Fig. 16 toont een gebogen plaat 52, die de rug van een stoel kan zijn en daarop is bevestigd een uit schuimstof bestaande laag 53, waarin een aantal insnijdingen zijn aangebracht, bijvoorbeeld van hetzelfde type als getoond in de voorgaande figuren en waarin schroefveren 54 zijn geplaatst. De hartlijnen van de schroefveren in het middenbereik van de schuimstoflaag 53, staan in wezen loodrecht op de plaat 52. De verder naar buiten gelegen schroefveren 55 en 56 maken een hoek met deze loodlijn en geven daardoor tevens een ondersteuning in dwarsrichting.

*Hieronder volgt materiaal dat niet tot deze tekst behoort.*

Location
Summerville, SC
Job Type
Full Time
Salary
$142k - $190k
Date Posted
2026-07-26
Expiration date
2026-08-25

Fig. 17 toont een steunvlak 57 met een uitsparing 58 waarin een blok 59 van schuimstof is geplaatst, dat is voorzien van veerelementen op een wijze vergelijkbaar met hetgeen is getoond in fig. 15, t. w. veren 60, die in verticale richting indrukbaar zijn en veren 61, die in horizontale richting zijn ingedrukt. Dit is van belang voor een blok 59 waarvan de breedte groter is dan de breedte van de uitsparing 58, zodat de schuimstof met voorspanning in de uitsparing kan zijn opgenomen. Een dergelijke ondersteuning kan van nut zijn voor het trillingsvrij opstellen van meettoestellen, laboratoriumapparatuur, maar ook van machines.

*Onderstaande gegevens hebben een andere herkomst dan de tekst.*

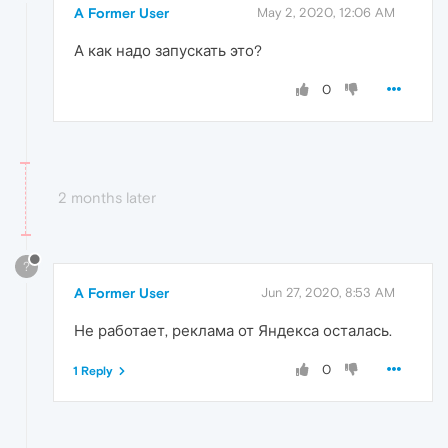
A Former User
May 2, 2020, 12:06 AM
А как надо запускать это?
0
2 months later
?
A Former User
Jun 27, 2020, 8:53 AM
Не работает, реклама от Яндекса осталась.
0
1 Reply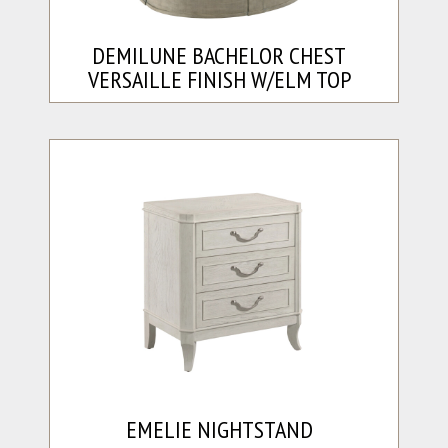
DEMILUNE BACHELOR CHEST
VERSAILLE FINISH W/ELM TOP
EMELIE NIGHTSTAND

Vele andere toepassingen zijn denkbaar op grote of op kleine schaal. Kleinschalig is elke betrekkelijk dunne bekledingslaag, die geschikt is voor het opvangen van stoten. Grootschalig is een kussen met een dikte van ten minste één meter, bijvoorbeeld voor sportdoeleinden, bijvoorbeeld bij hoogspringen of voor reddingsdoeleinden.